DOMANDA: Se lo scopo dell'etica per Aristotele è la felicità intesa come felicità individuale, in che nesso sta la responsabilità civile del cittadino di fronte alla società e, in genere, agli altri con l'ideale etico della felicità, visto che talvolta ci si trova a dover sacrificare la propria felicità al bene comune?
RICOEUR: Non bisogna mai dimenticare che per Aristotele c'è tra etica e politica un nesso assai stretto, ma per coglierlo dobbiamo tornare al concetto di azione, di prassi, che è il centro mobile di tutto il suo pensiero. L'azione vera è quella che ha luogo in pubblico, nell'agorà, nella discussione pubblica per la gestione della città. C'è un testo, proprio all'inizio dell'Etica nicomachea, in cui dice addirittura che l'etica è una parte della politica, perché la politica, per usare il linguaggio moderno di Hannah Arendt, è lo spazio pubblico di manifestazione delle azioni umane. Di conseguenza è per astrazione che certe virtù si possono considerare appartenenti, come diremmo oggi, alla vita privata.

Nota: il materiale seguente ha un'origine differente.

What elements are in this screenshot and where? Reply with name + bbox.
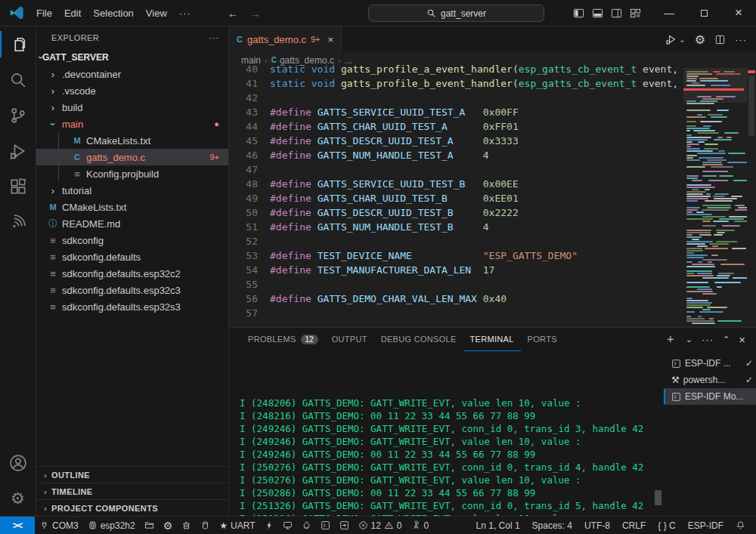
section-project-components[interactable]: ›PROJECT COMPONENTS xyxy=(36,499,228,516)
file-gatts-demo-c[interactable]: Cgatts_demo.c9+ xyxy=(36,149,228,165)
editor-scrollbar[interactable] xyxy=(747,68,756,327)
toggle-panel-icon[interactable] xyxy=(592,8,603,19)
section-outline[interactable]: ›OUTLINE xyxy=(36,466,228,483)
statusbar-language-mode[interactable]: { } C xyxy=(652,517,681,534)
section-timeline[interactable]: ›TIMELINE xyxy=(36,483,228,499)
terminal-instance[interactable]: ⚒powersh...✓ xyxy=(664,372,756,388)
statusbar-custom-task[interactable] xyxy=(335,517,354,534)
file-cmakelists-txt[interactable]: MCMakeLists.txt xyxy=(36,132,228,149)
statusbar-erase-flash[interactable] xyxy=(196,517,215,534)
menu-edit[interactable]: Edit xyxy=(58,5,87,22)
statusbar-eol[interactable]: CRLF xyxy=(616,517,652,534)
terminal-instance[interactable]: ESP-IDF ...✓ xyxy=(664,355,756,372)
statusbar-build-flash-monitor[interactable] xyxy=(297,517,316,534)
activitybar-explorer[interactable] xyxy=(0,26,36,62)
editor-tab-bar: C gatts_demo.c 9+ × ⌄ ⚙ ··· xyxy=(229,26,756,52)
menu-selection[interactable]: Selection xyxy=(87,5,139,22)
statusbar-device-target[interactable]: esp32h2 xyxy=(83,517,140,534)
close-button[interactable]: × xyxy=(721,0,756,26)
code-line-47: 47 xyxy=(229,162,683,177)
new-terminal-button[interactable]: ＋ xyxy=(665,332,677,347)
file-sdkconfig-defaults-esp32c3[interactable]: ≡sdkconfig.defaults.esp32c3 xyxy=(36,282,228,298)
editor-more-actions-icon[interactable]: ··· xyxy=(735,34,747,45)
toggle-secondary-sidebar-icon[interactable] xyxy=(611,8,622,19)
statusbar-encoding[interactable]: UTF-8 xyxy=(578,517,616,534)
panel-tab-problems[interactable]: PROBLEMS12 xyxy=(241,328,325,351)
tab-close-icon[interactable]: × xyxy=(328,34,334,45)
panel-tab-ports[interactable]: PORTS xyxy=(521,328,564,351)
statusbar-esp-idf-version[interactable]: ESP-IDF xyxy=(682,517,730,534)
panel-more-actions-icon[interactable]: ··· xyxy=(702,334,714,345)
settings-icon: ⚙ xyxy=(11,490,25,506)
navigate-back-button[interactable]: ← xyxy=(228,7,239,20)
workspace-root-folder[interactable]: › GATT_SERVER xyxy=(36,49,228,66)
explorer-more-actions-button[interactable]: ··· xyxy=(209,33,219,42)
activitybar-accounts[interactable] xyxy=(0,445,36,480)
activitybar-settings[interactable]: ⚙ xyxy=(0,480,36,516)
panel-tab-bar: PROBLEMS12OUTPUTDEBUG CONSOLETERMINALPOR… xyxy=(229,328,756,351)
terminal-dropdown-icon[interactable]: ⌄ xyxy=(686,335,692,344)
code-line-45: 45#define GATTS_DESCR_UUID_TEST_A 0x3333 xyxy=(229,134,683,148)
file-cmakelists-txt[interactable]: MCMakeLists.txt xyxy=(36,199,228,215)
menu-more-button[interactable]: ··· xyxy=(173,5,197,22)
folder--devcontainer[interactable]: ›.devcontainer xyxy=(36,66,228,82)
folder-main[interactable]: ›main● xyxy=(36,116,228,132)
terminal-scrollbar[interactable] xyxy=(655,490,662,505)
toggle-sidebar-icon[interactable] xyxy=(573,8,584,19)
statusbar-cursor-position[interactable]: Ln 1, Col 1 xyxy=(470,517,526,534)
activitybar-run-debug[interactable] xyxy=(0,133,36,168)
minimap[interactable] xyxy=(683,68,747,327)
code-line-51: 51#define GATTS_NUM_HANDLE_TEST_B 4 xyxy=(229,220,683,234)
flame-icon xyxy=(302,520,311,530)
file-sdkconfig-defaults-esp32c2[interactable]: ≡sdkconfig.defaults.esp32c2 xyxy=(36,265,228,282)
item-label: sdkconfig.defaults.esp32c2 xyxy=(62,268,181,279)
activitybar-source-control[interactable] xyxy=(0,97,36,133)
activitybar-search[interactable] xyxy=(0,62,36,97)
minimize-button[interactable]: — xyxy=(652,0,686,26)
statusbar-project-folder[interactable] xyxy=(140,517,159,534)
activitybar-extensions[interactable] xyxy=(0,168,36,204)
panel-tab-debug-console[interactable]: DEBUG CONSOLE xyxy=(374,328,463,351)
tab-gatts-demo[interactable]: C gatts_demo.c 9+ × xyxy=(229,26,342,52)
folder-build[interactable]: ›build xyxy=(36,99,228,116)
statusbar-forwarded-ports[interactable]: 0 xyxy=(407,517,434,534)
statusbar-flash-device[interactable] xyxy=(260,517,278,534)
extensions-icon xyxy=(9,177,27,196)
close-panel-icon[interactable]: × xyxy=(739,333,745,346)
file-sdkconfig-defaults-esp32s3[interactable]: ≡sdkconfig.defaults.esp32s3 xyxy=(36,298,228,315)
code-editor[interactable]: 40static void gatts_profile_a_event_hand… xyxy=(229,68,756,327)
statusbar-sdk-config-editor[interactable]: ⚙ xyxy=(159,517,178,534)
statusbar-monitor-device[interactable] xyxy=(278,517,297,534)
customize-layout-icon[interactable] xyxy=(630,8,641,19)
command-center-search[interactable]: gatt_server xyxy=(368,5,544,22)
statusbar-remote-indicator[interactable]: >< xyxy=(0,517,35,534)
run-or-debug-button[interactable]: ⌄ xyxy=(665,33,685,45)
panel-tab-terminal[interactable]: TERMINAL xyxy=(463,328,521,351)
code-content: 40static void gatts_profile_a_event_hand… xyxy=(229,62,683,327)
statusbar-flash-method[interactable]: ★UART xyxy=(215,517,259,534)
statusbar-problems-summary[interactable]: 120 xyxy=(354,517,407,534)
maximize-panel-icon[interactable]: ⌃ xyxy=(723,335,730,344)
panel-tab-output[interactable]: OUTPUT xyxy=(325,328,374,351)
statusbar-idf-terminal[interactable] xyxy=(316,517,335,534)
folder-tutorial[interactable]: ›tutorial xyxy=(36,182,228,199)
statusbar-notifications[interactable] xyxy=(730,517,751,534)
file-sdkconfig-defaults[interactable]: ≡sdkconfig.defaults xyxy=(36,248,228,265)
menu-view[interactable]: View xyxy=(140,5,173,22)
problems-count-badge: 12 xyxy=(301,335,318,344)
statusbar-serial-port[interactable]: COM3 xyxy=(35,517,83,534)
navigate-forward-button[interactable]: → xyxy=(249,7,261,20)
file-sdkconfig[interactable]: ≡sdkconfig xyxy=(36,232,228,248)
file-kconfig-projbuild[interactable]: ≡Kconfig.projbuild xyxy=(36,165,228,182)
terminal-instance[interactable]: ESP-IDF Mo... xyxy=(664,388,756,405)
menu-file[interactable]: File xyxy=(30,5,58,22)
editor-settings-gear-icon[interactable]: ⚙ xyxy=(695,32,705,47)
split-editor-icon[interactable] xyxy=(714,34,726,45)
folder--vscode[interactable]: ›.vscode xyxy=(36,82,228,99)
maximize-button[interactable] xyxy=(686,0,721,26)
statusbar-full-clean[interactable] xyxy=(177,517,196,534)
file-readme-md[interactable]: ⓘREADME.md xyxy=(36,215,228,232)
activitybar-esp-idf[interactable] xyxy=(0,204,36,239)
statusbar-indentation[interactable]: Spaces: 4 xyxy=(526,517,578,534)
terminal-output[interactable]: I (248206) GATTS_DEMO: GATT_WRITE_EVT, v… xyxy=(229,351,664,516)
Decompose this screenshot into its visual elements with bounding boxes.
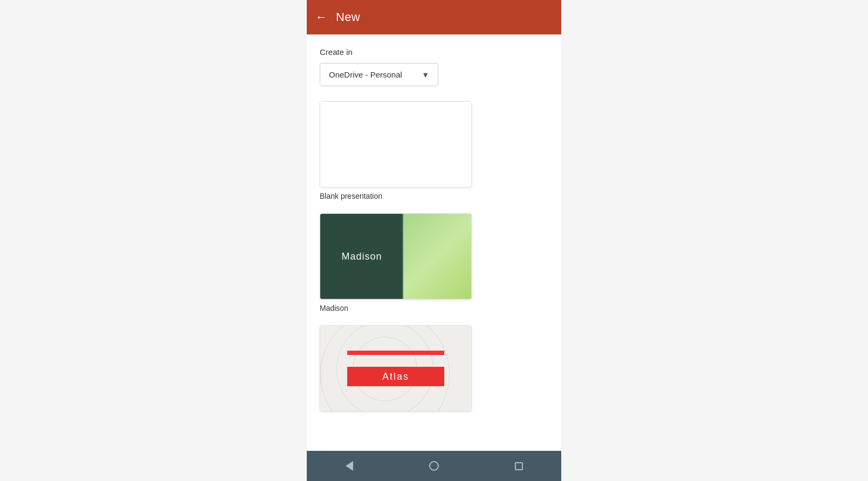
template-item-blank[interactable]: Blank presentation bbox=[320, 101, 548, 200]
create-in-dropdown[interactable]: OneDrive - Personal ▼ bbox=[320, 63, 438, 86]
madison-divider bbox=[402, 214, 403, 299]
chevron-down-icon: ▼ bbox=[422, 71, 429, 79]
madison-preview-text: Madison bbox=[341, 251, 382, 262]
atlas-red-bar: Atlas bbox=[347, 367, 444, 386]
phone-container: ← New Create in OneDrive - Personal ▼ Bl… bbox=[307, 0, 561, 481]
create-in-label: Create in bbox=[320, 47, 548, 57]
atlas-preview: Atlas bbox=[320, 326, 471, 411]
madison-preview: Madison bbox=[320, 214, 471, 299]
page-title: New bbox=[336, 10, 360, 24]
template-name-madison: Madison bbox=[320, 304, 548, 312]
blank-preview bbox=[320, 102, 471, 187]
template-name-blank: Blank presentation bbox=[320, 192, 548, 200]
nav-back-button[interactable] bbox=[336, 453, 362, 479]
dropdown-value: OneDrive - Personal bbox=[329, 70, 402, 79]
atlas-red-bar-top bbox=[347, 351, 444, 355]
nav-home-button[interactable] bbox=[421, 453, 447, 479]
template-item-madison[interactable]: Madison Madison bbox=[320, 213, 548, 312]
recent-nav-icon bbox=[515, 462, 523, 470]
content-area: Create in OneDrive - Personal ▼ Blank pr… bbox=[307, 34, 561, 451]
back-nav-icon bbox=[346, 461, 353, 471]
header: ← New bbox=[307, 0, 561, 34]
template-thumbnail-atlas: Atlas bbox=[320, 325, 472, 412]
madison-right-panel bbox=[403, 214, 471, 299]
bottom-navigation bbox=[307, 451, 561, 481]
madison-left-panel: Madison bbox=[320, 214, 403, 299]
back-button[interactable]: ← bbox=[315, 11, 327, 23]
atlas-preview-text: Atlas bbox=[382, 371, 409, 382]
template-item-atlas[interactable]: Atlas bbox=[320, 325, 548, 412]
template-thumbnail-blank bbox=[320, 101, 472, 187]
nav-recent-button[interactable] bbox=[506, 453, 532, 479]
template-thumbnail-madison: Madison bbox=[320, 213, 472, 299]
home-nav-icon bbox=[429, 461, 439, 471]
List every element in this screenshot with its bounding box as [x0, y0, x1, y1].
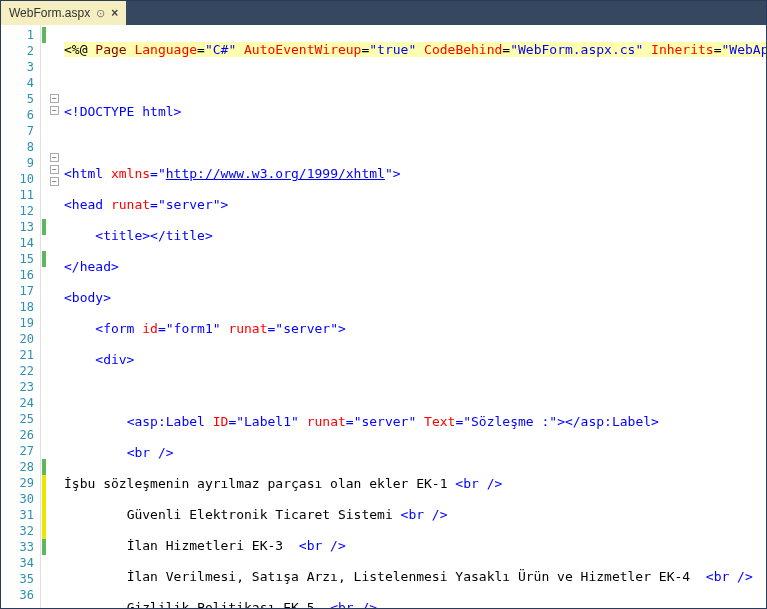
fold-toggle[interactable]: −	[50, 94, 59, 103]
file-tab[interactable]: WebForm.aspx ⊙ ×	[1, 1, 126, 25]
line-numbers: 1234567891011121314151617181920212223242…	[1, 25, 41, 608]
fold-toggle[interactable]: −	[50, 165, 59, 174]
fold-toggle[interactable]: −	[50, 177, 59, 186]
fold-column: −−−−−	[47, 25, 62, 608]
code-content[interactable]: <%@ Page Language="C#" AutoEventWireup="…	[62, 25, 766, 608]
close-icon[interactable]: ×	[111, 6, 118, 20]
tab-label: WebForm.aspx	[9, 6, 90, 20]
fold-toggle[interactable]: −	[50, 153, 59, 162]
tab-bar: WebForm.aspx ⊙ ×	[1, 1, 766, 25]
fold-toggle[interactable]: −	[50, 106, 59, 115]
editor-window: WebForm.aspx ⊙ × 12345678910111213141516…	[0, 0, 767, 609]
code-editor[interactable]: 1234567891011121314151617181920212223242…	[1, 25, 766, 608]
pin-icon[interactable]: ⊙	[96, 7, 105, 20]
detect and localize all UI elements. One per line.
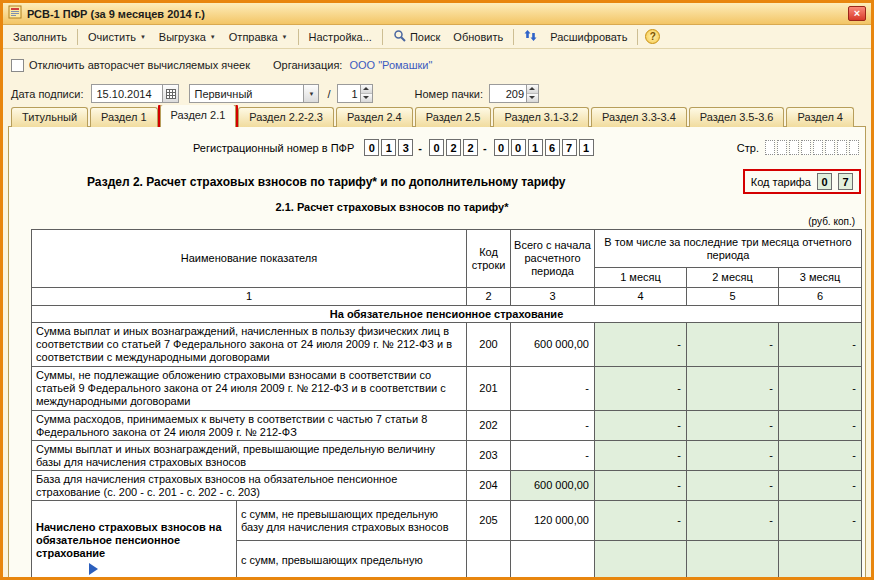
send-button[interactable]: Отправка ▼ (223, 28, 294, 46)
fill-button-label: Заполнить (13, 31, 67, 43)
col-header-month-2: 2 месяц (687, 268, 779, 288)
tab-razdel-3-5-3-6[interactable]: Раздел 3.5-3.6 (689, 107, 785, 127)
tariff-digit-cell[interactable]: 7 (838, 173, 853, 190)
row-month2-cell: - (687, 471, 779, 501)
row-month1-cell: - (595, 411, 687, 441)
report-type-select[interactable]: Первичный ▼ (189, 84, 319, 103)
window-title: РСВ-1 ПФР (за 9 месяцев 2014 г.) (27, 8, 205, 20)
row-total-cell[interactable]: 120 000,00 (511, 501, 595, 541)
autocalc-checkbox[interactable] (11, 59, 24, 72)
sign-date-value: 15.10.2014 (96, 88, 151, 100)
row-month1-cell: - (595, 471, 687, 501)
organization-link[interactable]: ООО "Ромашки" (349, 59, 432, 71)
row-total-cell[interactable]: - (511, 441, 595, 471)
row-month2-cell: - (687, 367, 779, 411)
row-month3-cell: - (779, 471, 862, 501)
tab-razdel-3-1-3-2[interactable]: Раздел 3.1-3.2 (493, 107, 589, 127)
subsection-title: 2.1. Расчет страховых взносов по тарифу* (9, 201, 865, 213)
row-name: Суммы выплат и иных вознаграждений, прев… (32, 441, 467, 471)
row-code (467, 541, 511, 578)
toolbar-separator (513, 29, 514, 45)
pack-number-label: Номер пачки: (415, 88, 484, 100)
search-button[interactable]: Поиск (387, 26, 446, 47)
dash-separator: - (418, 142, 422, 154)
row-month1-cell: - (595, 441, 687, 471)
col-header-code: Код строки (467, 230, 511, 288)
fill-button[interactable]: Заполнить (7, 28, 73, 46)
tab-razdel-2-4[interactable]: Раздел 2.4 (336, 107, 413, 127)
currency-note: (руб. коп.) (9, 216, 855, 227)
toolbar: Заполнить Очистить ▼ Выгрузка ▼ Отправка… (3, 25, 871, 49)
row-name: с сумм, превышающих предельную (237, 541, 467, 578)
settings-button-label: Настройка... (309, 31, 372, 43)
autocalc-checkbox-group[interactable]: Отключить авторасчет вычисляемых ячеек (11, 59, 273, 72)
row-month3-cell: - (779, 501, 862, 541)
tab-razdel-4[interactable]: Раздел 4 (786, 107, 854, 127)
pack-number-value: 209 (492, 88, 526, 100)
table-row-203: Суммы выплат и иных вознаграждений, прев… (32, 441, 862, 471)
upload-button[interactable]: Выгрузка ▼ (153, 28, 222, 46)
col-header-total: Всего с начала расчетного периода (511, 230, 595, 288)
search-button-label: Поиск (410, 31, 440, 43)
tariff-digit-cell[interactable]: 0 (817, 173, 832, 190)
tab-titulny[interactable]: Титульный (11, 107, 88, 127)
title-bar[interactable]: РСВ-1 ПФР (за 9 месяцев 2014 г.) × (3, 3, 871, 25)
stepper-up-icon[interactable] (361, 85, 372, 94)
chevron-down-icon[interactable]: ▼ (303, 85, 318, 102)
page-number-field[interactable]: Стр. (737, 140, 859, 155)
tab-razdel-2-1[interactable]: Раздел 2.1 (160, 105, 237, 127)
section-row-label: На обязательное пенсионное страхование (32, 306, 862, 323)
table-row-204: База для начисления страховых взносов на… (32, 471, 862, 501)
col-header-name: Наименование показателя (32, 230, 467, 288)
tab-razdel-2-5[interactable]: Раздел 2.5 (415, 107, 492, 127)
col-header-months-group: В том числе за последние три месяца отче… (595, 230, 862, 268)
stepper-arrows[interactable] (360, 85, 372, 102)
tab-razdel-1[interactable]: Раздел 1 (90, 107, 158, 127)
exchange-button[interactable] (518, 26, 543, 47)
send-button-label: Отправка (229, 31, 278, 43)
row-name: с сумм, не превышающих предельную базу д… (237, 501, 467, 541)
row-month2-cell: - (687, 323, 779, 367)
table-row-200: Сумма выплат и иных вознаграждений, начи… (32, 323, 862, 367)
row-month3-cell: - (779, 323, 862, 367)
refresh-button[interactable]: Обновить (447, 28, 509, 46)
row-total-cell[interactable] (511, 541, 595, 578)
tariff-code-highlight: Код тарифа 0 7 (743, 169, 861, 194)
row-total-cell[interactable]: - (511, 367, 595, 411)
sign-date-input[interactable]: 15.10.2014 (91, 84, 179, 103)
decrypt-button[interactable]: Расшифровать (544, 28, 633, 46)
digit-cell: 1 (381, 139, 396, 156)
pack-number-stepper[interactable]: 209 (489, 84, 539, 103)
stepper-down-icon[interactable] (527, 94, 538, 102)
row-month1-cell (595, 541, 687, 578)
clear-button-label: Очистить (88, 31, 136, 43)
autocalc-checkbox-label: Отключить авторасчет вычисляемых ячеек (29, 59, 250, 71)
calendar-icon[interactable] (162, 85, 178, 102)
digit-cell: 0 (494, 139, 509, 156)
stepper-up-icon[interactable] (527, 85, 538, 94)
row-month3-cell: - (779, 441, 862, 471)
section-title-row: Раздел 2. Расчет страховых взносов по та… (9, 169, 865, 194)
reg-number-field[interactable]: 0 1 3 - 0 2 2 - 0 0 1 6 7 1 (362, 139, 593, 156)
help-icon[interactable]: ? (645, 29, 660, 44)
toolbar-separator (382, 29, 383, 45)
correction-number-stepper[interactable]: 1 (337, 84, 373, 103)
clear-button[interactable]: Очистить ▼ (82, 28, 152, 46)
row-total-cell[interactable]: - (511, 411, 595, 441)
page-digit-cell (777, 140, 787, 155)
row-month3-cell: - (779, 411, 862, 441)
tariff-code-label: Код тарифа (751, 176, 811, 188)
tab-razdel-3-3-3-4[interactable]: Раздел 3.3-3.4 (591, 107, 687, 127)
stepper-arrows[interactable] (526, 85, 538, 102)
col-number: 1 (32, 288, 467, 306)
dash-separator: - (483, 142, 487, 154)
table-row-201: Суммы, не подлежащие обложению страховым… (32, 367, 862, 411)
col-header-month-1: 1 месяц (595, 268, 687, 288)
row-month1-cell: - (595, 367, 687, 411)
tab-razdel-2-2-2-3[interactable]: Раздел 2.2-2.3 (238, 107, 334, 127)
row-total-cell[interactable]: 600 000,00 (511, 323, 595, 367)
close-button[interactable]: × (848, 6, 866, 21)
page-digit-cell (825, 140, 835, 155)
settings-button[interactable]: Настройка... (303, 28, 378, 46)
stepper-down-icon[interactable] (361, 94, 372, 102)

Per un greco, a cui quell'opera era destinata, non c'era la separazione tra vita pubblica e vita privata, che è un prodotto dell'individualismo moderno. L'uomo greco, l'uomo cui si rivolge Aristotele, è, integralmente, un cittadino. Non esiste per lui la nostra opposizione di privato e di pubblico. Ne abbiamo una traccia nelle virtù stesse: parecchie virtù sono pubbliche e la più importante è la giustizia, di cui si parla nel quinto libro, poiché la giustizia consiste nel lottare contro gli estremi del voler avere troppo in termini di profitti e nel voler avere meno in termini di oneri, di oneri fiscali per esempio. Il giusto mezzo è la legge che lo incarna, la legge della città, che distribuisce i profitti, gli onori, dunque i bene comuni. La linea di demarcazione tra etica e politica è estremamente flessibile. Siamo noi moderni che abbiamo fatto della morale un affare privato e della politica un affare pubblico regolato da criteri diversi.